What needs to be done: Could you please repeat the data below word for word?

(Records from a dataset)
---

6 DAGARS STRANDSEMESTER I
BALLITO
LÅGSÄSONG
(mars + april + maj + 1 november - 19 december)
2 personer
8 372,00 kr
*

---

Exercise output:
6 DAGARS STRANDSEMESTER I
BALLITO
LÅGSÄSONG
(mars + april + maj + 1 november - 19 december)
2 personer
8 372,00 kr
*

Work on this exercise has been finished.